(Stored records)
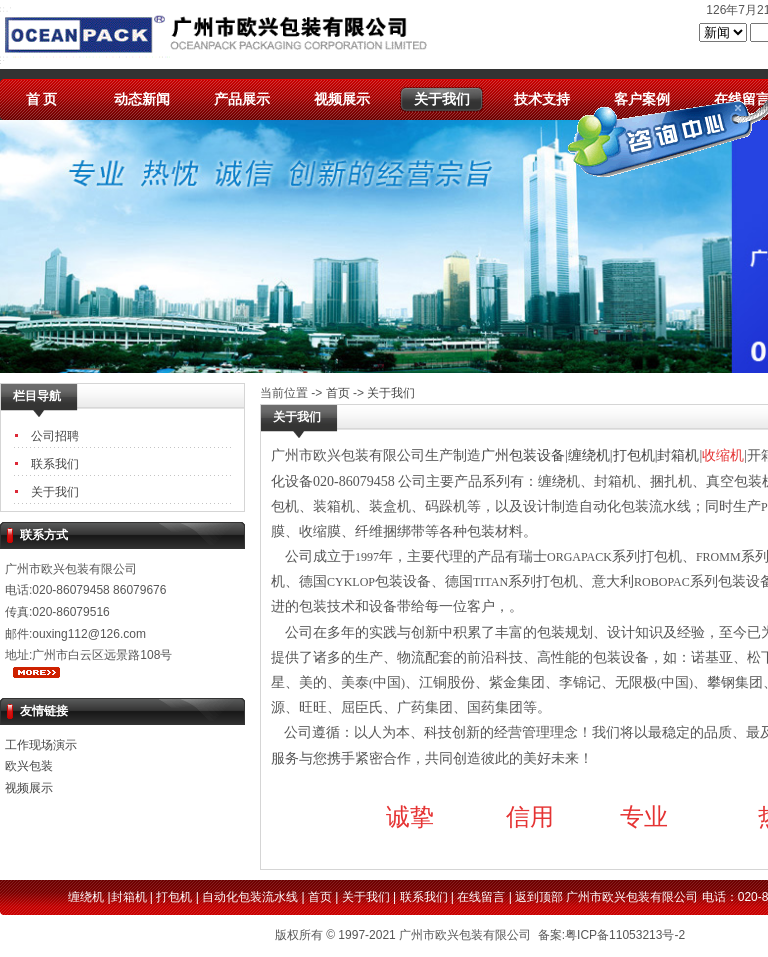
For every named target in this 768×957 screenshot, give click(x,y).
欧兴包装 (29, 766)
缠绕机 (86, 897)
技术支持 (542, 99)
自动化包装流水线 (250, 897)
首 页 (42, 99)
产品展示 (242, 99)
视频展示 (342, 99)
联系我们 (55, 464)
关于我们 (442, 99)
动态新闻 (142, 99)
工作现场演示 (41, 745)
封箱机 (129, 897)
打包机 (174, 897)
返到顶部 (539, 897)
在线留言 (481, 897)
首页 (338, 393)
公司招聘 (55, 436)
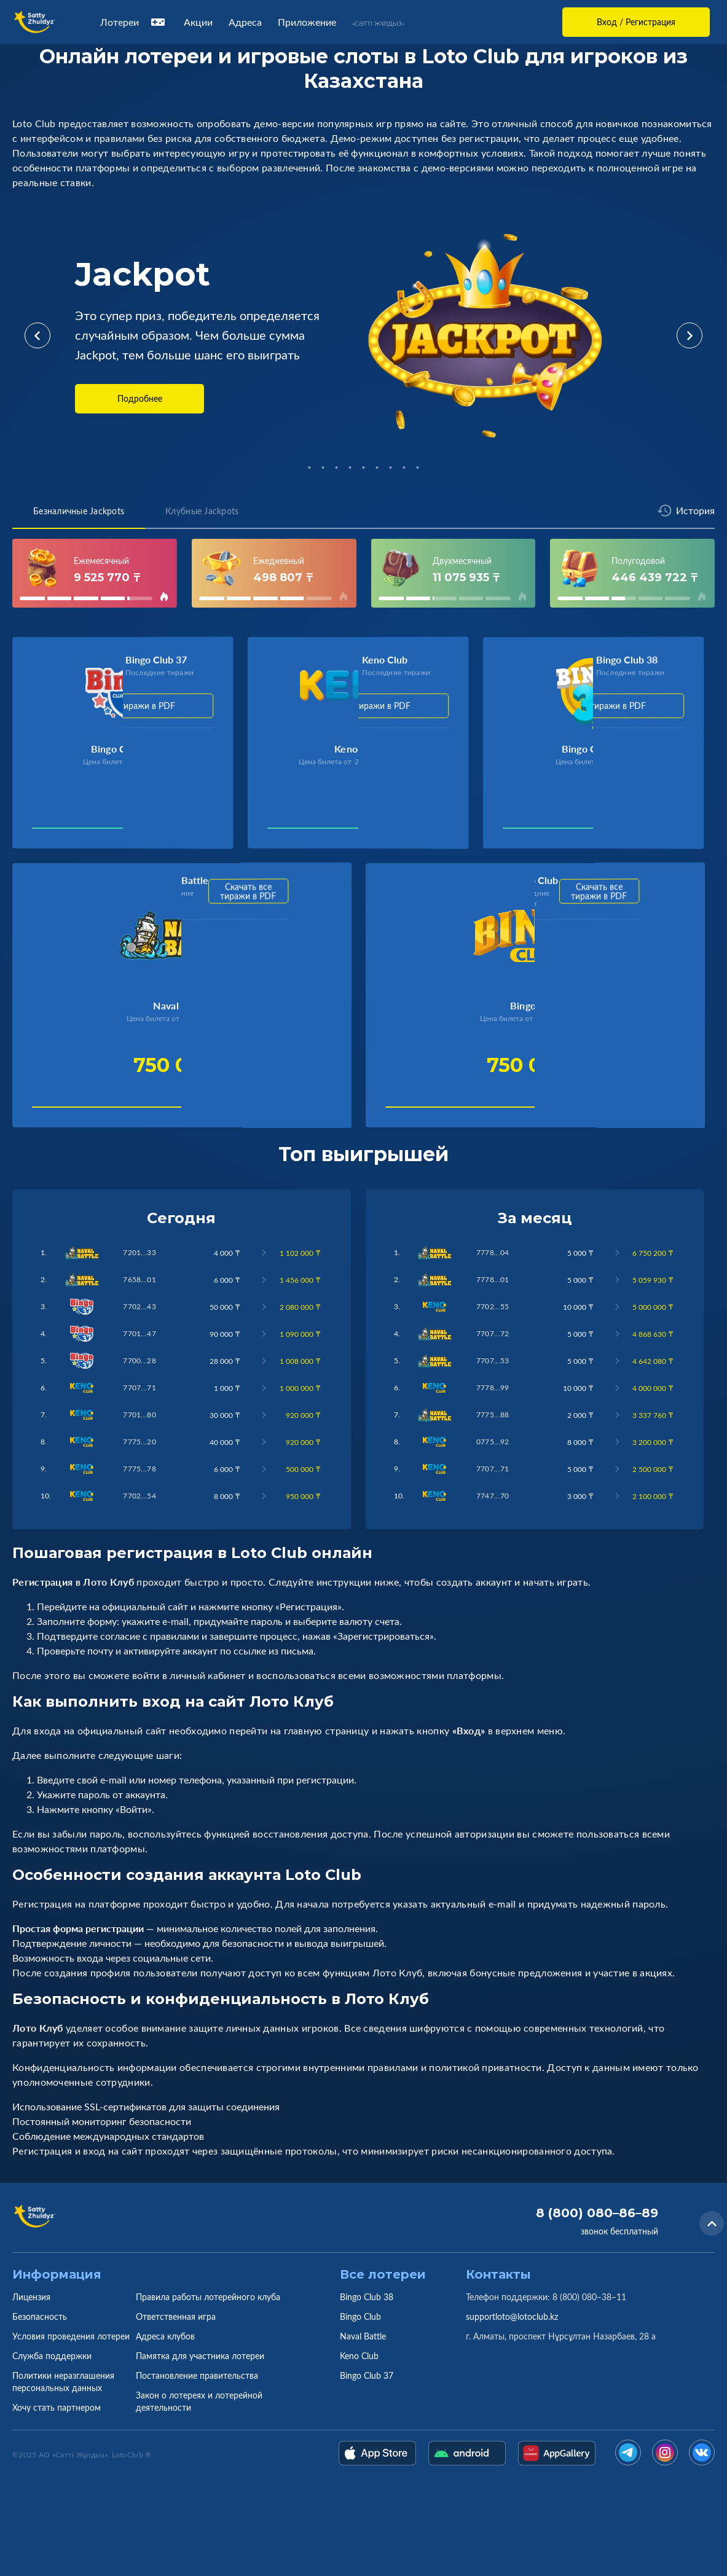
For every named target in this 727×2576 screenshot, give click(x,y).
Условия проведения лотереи (71, 2336)
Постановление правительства (197, 2375)
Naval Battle (363, 2336)
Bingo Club (360, 2316)
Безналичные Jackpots (78, 511)
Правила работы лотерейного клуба (208, 2297)
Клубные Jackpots (201, 511)
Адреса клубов (165, 2336)
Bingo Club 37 (366, 2375)
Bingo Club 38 (366, 2297)
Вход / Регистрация (636, 22)
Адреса (245, 22)
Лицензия (31, 2297)
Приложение (307, 22)
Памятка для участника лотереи (200, 2356)
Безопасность (39, 2316)
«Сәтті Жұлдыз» (378, 23)
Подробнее (139, 398)
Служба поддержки (52, 2356)
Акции (198, 22)
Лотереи (134, 22)
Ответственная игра (176, 2316)
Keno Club (359, 2356)
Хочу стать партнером (56, 2407)
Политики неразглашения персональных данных (63, 2382)
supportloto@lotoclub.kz (512, 2316)
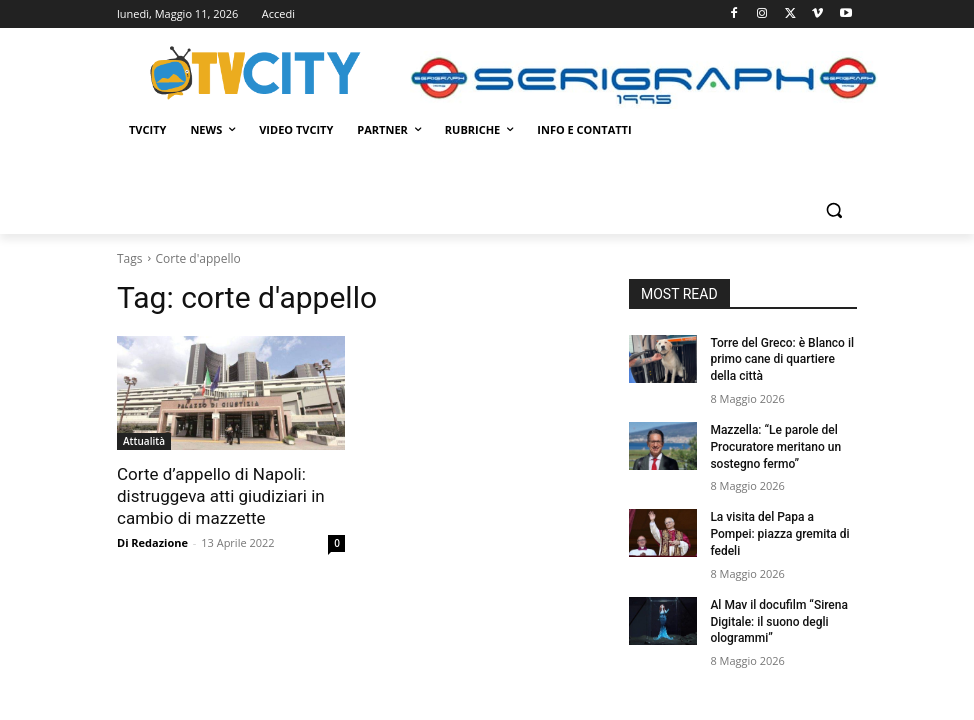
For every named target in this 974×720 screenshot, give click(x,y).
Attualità (144, 441)
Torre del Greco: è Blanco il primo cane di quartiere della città (782, 360)
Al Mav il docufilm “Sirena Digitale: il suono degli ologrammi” (779, 622)
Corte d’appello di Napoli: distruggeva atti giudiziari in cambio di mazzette (221, 496)
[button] (833, 210)
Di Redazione (152, 542)
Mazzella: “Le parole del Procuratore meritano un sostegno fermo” (775, 447)
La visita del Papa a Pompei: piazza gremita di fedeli (779, 534)
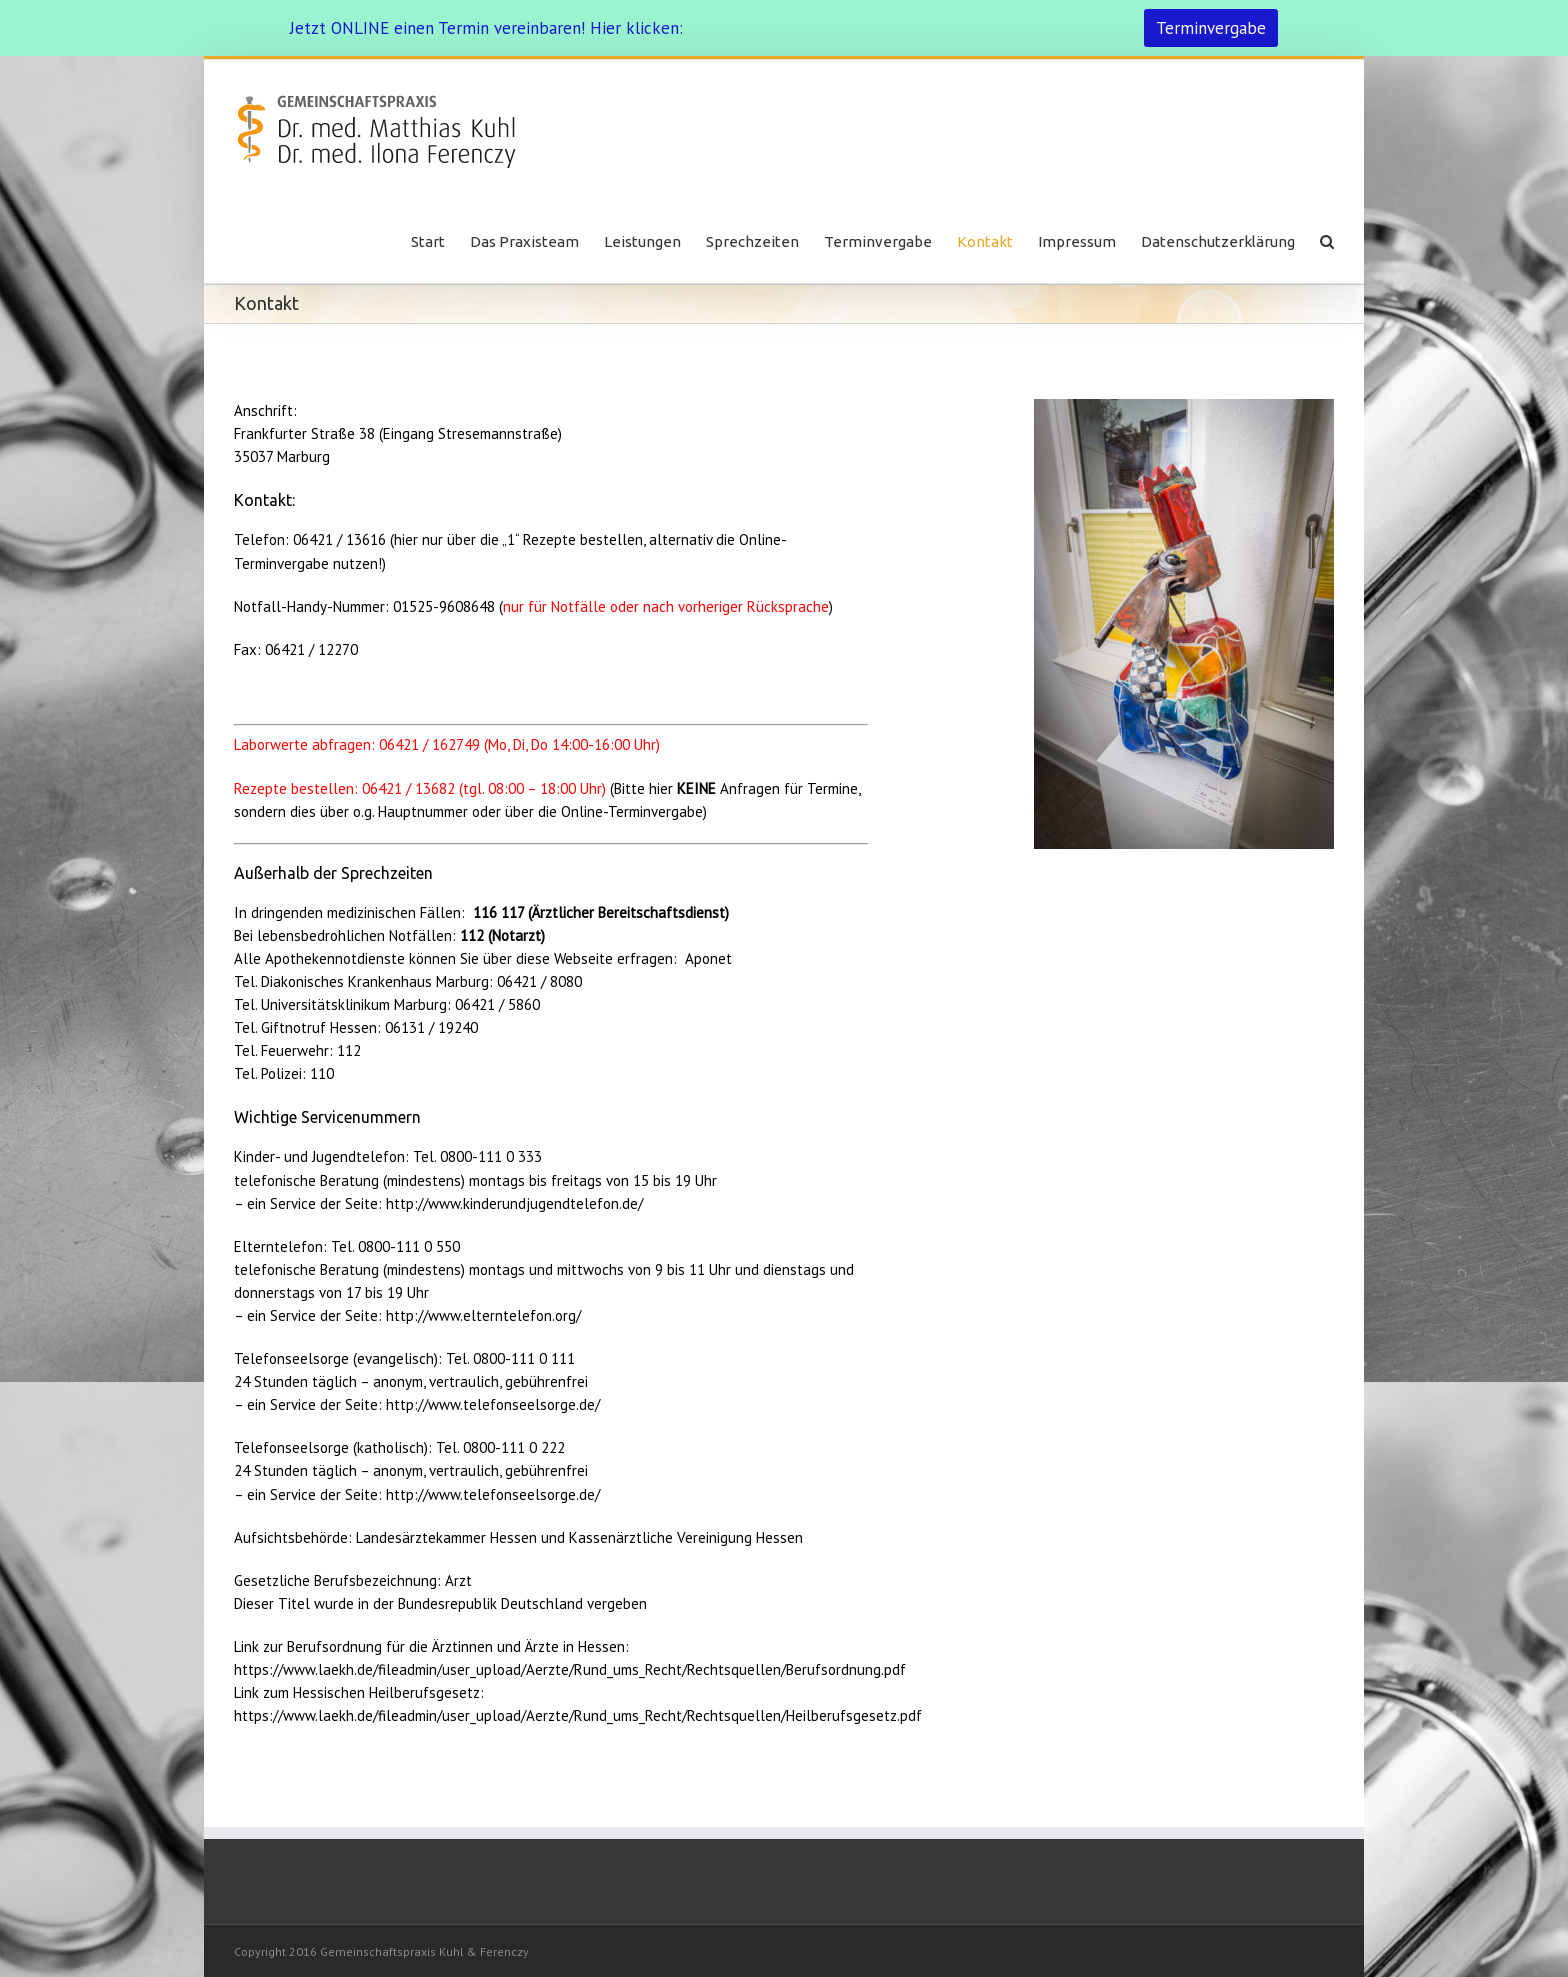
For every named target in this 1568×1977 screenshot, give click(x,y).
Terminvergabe (1211, 28)
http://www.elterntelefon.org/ (483, 1315)
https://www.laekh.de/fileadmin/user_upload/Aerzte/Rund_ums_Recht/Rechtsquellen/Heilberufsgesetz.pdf (578, 1715)
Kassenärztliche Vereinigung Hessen (686, 1537)
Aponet (708, 958)
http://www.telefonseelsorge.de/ (493, 1404)
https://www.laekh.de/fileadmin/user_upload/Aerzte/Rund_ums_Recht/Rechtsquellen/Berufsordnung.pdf (570, 1669)
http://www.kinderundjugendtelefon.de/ (514, 1203)
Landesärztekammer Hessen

## Exercise objective
Copy word for word each line of the data above, from the first through the one containing "For every named target in this 727×2576", and include no pictures.

## Output for this task
For every named target in this 768×957 screenshot, give click(x,y).
欧兴包装 (29, 766)
缠绕机 (86, 897)
技术支持 (542, 99)
自动化包装流水线 (250, 897)
首 页 (42, 99)
产品展示 (242, 99)
视频展示 (342, 99)
联系我们 (55, 464)
关于我们 (442, 99)
动态新闻 (142, 99)
工作现场演示 (41, 745)
封箱机 (129, 897)
打包机 (174, 897)
返到顶部 (539, 897)
在线留言 (481, 897)
首页 (338, 393)
公司招聘 (55, 436)
For every named target in this 727×2576 screenshot, give click(x,y).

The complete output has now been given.